The abrupt end of the latest round of talks between Britain and the European Union a day earlier than planned was not only surprising but perplexing. Clearly, the first opportunity for face to face talks since March did not produce a breakthrough and separate statements from chief negotiators David Frost and Michel Barnier spoke of significant differences remaining.
But the language on both sides was restrained and Frost's had none of the belligerence that often characterises his rhetoric towards Brussels. The fact that Barnier chose not to give a press conference was seen by some as another happy augury but it was in fact simply an act of deference towards Angela Merkel and Ursula von der Leyen, who were giving a joint press conference later.
Before this week's talks began, the EU told Britain it was ready to compromise in order to accommodate the red lines Boris Johnson identified in a video conference last month with the presidents of the European institutions.
"The EU side had listened carefully to UK prime minister Boris Johnson's statements in recent weeks, in particular, his request to reach a political agreement quickly, and his red lines: no role for the European Court of Justice in the UK; no obligation for the UK to continue to be bound by EU law; and an agreement on fisheries that shows Brexit makes a real difference," Barnier said on Thursday.
The Europeans hoped that Britain would respond with a step towards compromise of its own but by the time the talks ended on Thursday, Frost had produced no such offer. During the course of the week, it became clear that unless Britain makes a substantial move within days, there will be no significant progress this month.
Johnson this week named Frost as his next national security adviser and the chief negotiator's word carries a rare level of authority in Downing Street. Last October, he successfully urged Johnson to accept the revised withdrawal agreement as the best available deal. He faces a similar judgment call today.
The British red lines Barnier spoke about on Thursday are those Johnson identified in last month’s conference call. The two sides are also at odds over the governance structure but Johnson did not mention it on the call and British misgivings about signing up to a single overarching agreement have diminished. Some within the government recognise that it offers opportunities as well as risks.
The issue of fisheries is highly charged politically on both sides but neither views a compromise as impossible. Although Britain rejects the concept of binding “level playing field” commitments, it will agree to maintain current employment, environmental and consumer standards.
The toughest issue is state aid, with the EU calling for Britain to continue to follow EU rules on a continuing basis.

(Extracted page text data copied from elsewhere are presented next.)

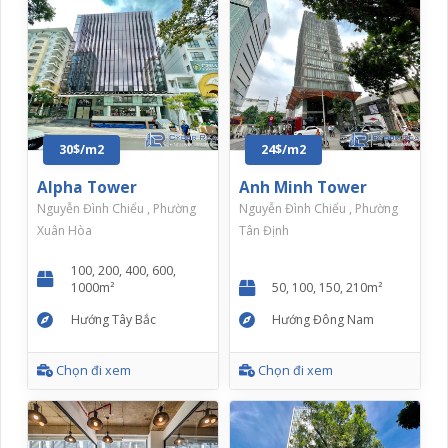
30$/m2
24$/m2
Alpha Tower
Anh Minh Tower
Nguyễn Đình Chiểu , Phường
Nguyễn Đình Chiểu , Phường
Xuân Hòa
Tân Định
100, 200, 400, 600,
1000m²
50, 100, 150, 210m²
Hướng Tây Bắc
Hướng Đông Nam
Chọn đi xem
Chọn đi xem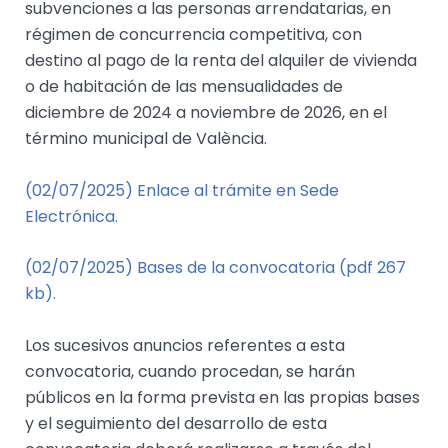
subvenciones a las personas arrendatarias, en
régimen de concurrencia competitiva, con
destino al pago de la renta del alquiler de vivienda
o de habitación de las mensualidades de
diciembre de 2024 a noviembre de 2026, en el
término municipal de València.
(02/07/2025) Enlace al trámite en Sede
Electrónica.
(02/07/2025) Bases de la convocatoria (pdf 267
kb).
Los sucesivos anuncios referentes a esta
convocatoria, cuando procedan, se harán
públicos en la forma prevista en las propias bases
y el seguimiento del desarrollo de esta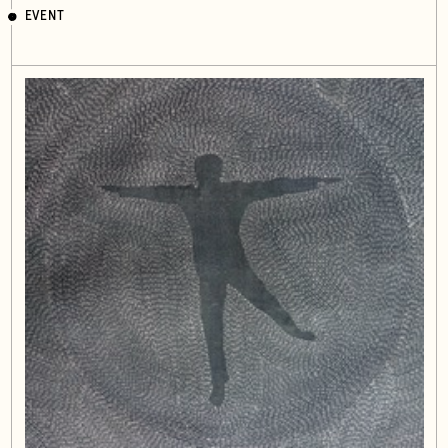
EVENT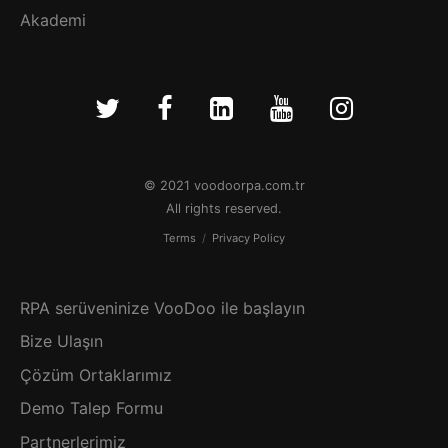
Akademi
© 2021 voodoorpa.com.tr
All rights reserved.
Terms
/
Privacy Policy
RPA serüveninize VooDoo ile başlayın
Bize Ulaşın
Çözüm Ortaklarımız
Demo Talep Formu
Partnerlerimiz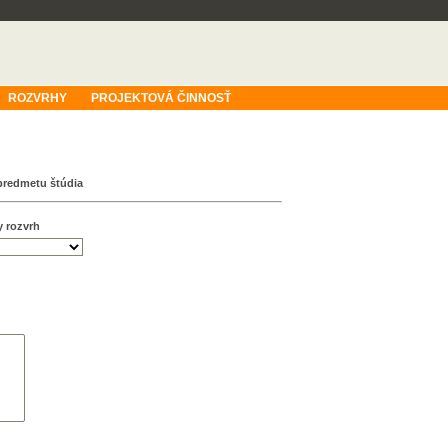
ROZVRHY
PROJEKTOVÁ ČINNOSŤ
predmetu štúdia
y rozvrh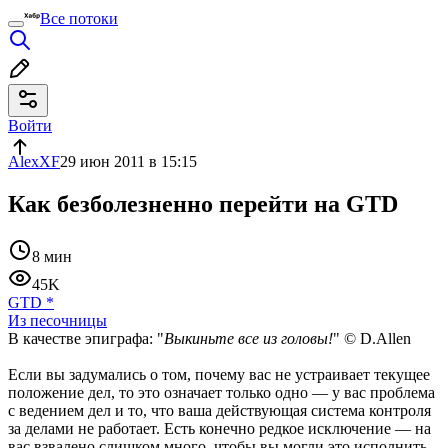
Все потоки
Войти
AlexXF
29 июн 2011 в 15:15
Как безболезненно перейти на GTD
8 мин
45K
GTD
*
Из песочницы
В качестве эпиграфа: "
Выкиньте все из головы!
" © D.Allen
Если вы задумались о том, почему вас не устраивает текущее
положение дел, то это означает только одно — у вас проблема
с ведением дел и то, что ваша действующая система контроля
за делами не работает. Есть конечно редкое исключение — на
вас взвалено слишком много, чтобы вы могли это исполнить.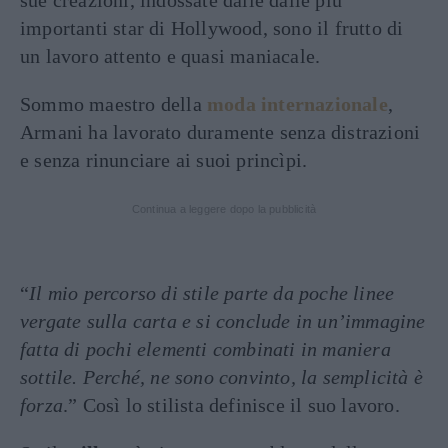
sue creazioni, indossate dalle dalle più
importanti star di Hollywood, sono il frutto di
un lavoro attento e quasi maniacale.
Sommo maestro della
moda internazionale
,
Armani ha lavorato duramente senza distrazioni
e senza rinunciare ai suoi princìpi.
Continua a leggere dopo la pubblicità
“
Il mio percorso di stile parte da poche linee
vergate sulla carta e si conclude in un’immagine
fatta di pochi elementi combinati in maniera
sottile. Perché, ne sono convinto, la semplicità è
forza
.” Così lo stilista definisce il suo lavoro.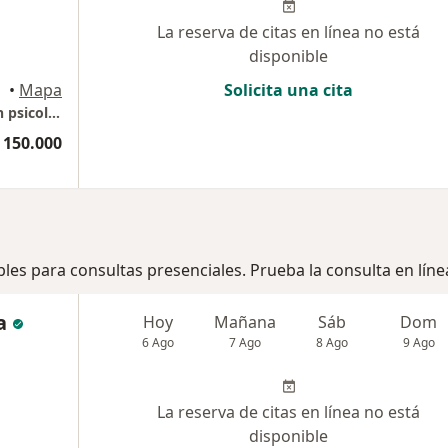
La reserva de citas en línea no está
disponible
•
Mapa
Solicita una cita
Psicóloga Daylesther mastrascusa Master en psicologia clinica infanto juvenil
 150.000
bles para consultas presenciales. Prueba la consulta en líne
a
Hoy
Mañana
Sáb
Dom
6 Ago
7 Ago
8 Ago
9 Ago
La reserva de citas en línea no está
disponible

This is problematic for Britain both because it limits the country’s freedom to subsidise indigenous industry and because it would give the ECJ a role in British economic policy.
One obstacle in the way of a compromise is the fact that Britain has not yet set out plans for how it wants its own state aid regime to operate after the end of the transition period on December 31st. This leaves the EU unable to evaluate how a system of parallel state aid regimes would work, with both sides agreeing guidelines but regulating separately.
While the British accuse the Europeans of being too legalistic, the Europeans complain about British amateurishness. But both sides agree that Johnson wants a deal and that he would like to get it as soon as possible.
At the start of the coronavirus pandemic, there was talk around Westminster and Whitehall about how the crisis could reduce – or at least obscure – the impact of failure to agree a deal with the EU. But few now talk about the disruption of a no-deal outcome being lost within the greater disruption caused by coronavirus.
Cost of no-deal
Bank of England governor Andrew Bailey said last week that the British government could have struggled to fund itself if the bank had not intervened with £200 billion of quantitative easing to buy government debt. The cost of a no-deal outcome to the EU talks, on top of the ballooning cost of the coronavirus crisis, would test either Bailey's patience or his credibility when he insists the bank is not underwriting the British government's debt.
Donald Trump's declining political fortunes are also driving Johnson towards an EU deal as he prepares to deal with Joe Biden, a multilateralist whose advisers see Brexit as an expression of right-wing populism. As Suzanne Lynch has reported, Biden and his team are also acutely sensitive to any risk to the peace process and will monitor closely Britain's implementation of the Northern Ireland protocol.
Despite the fall in his approval ratings, Johnson remains in a very strong position with an 80-seat majority in parliament and no prospect of a general election until 2024. He has the immediate political scope to move either way on the negotiations but failure to reach a deal with the EU will make it harder for him to fulfil his government’s domestic agenda and to make a success of Brexit.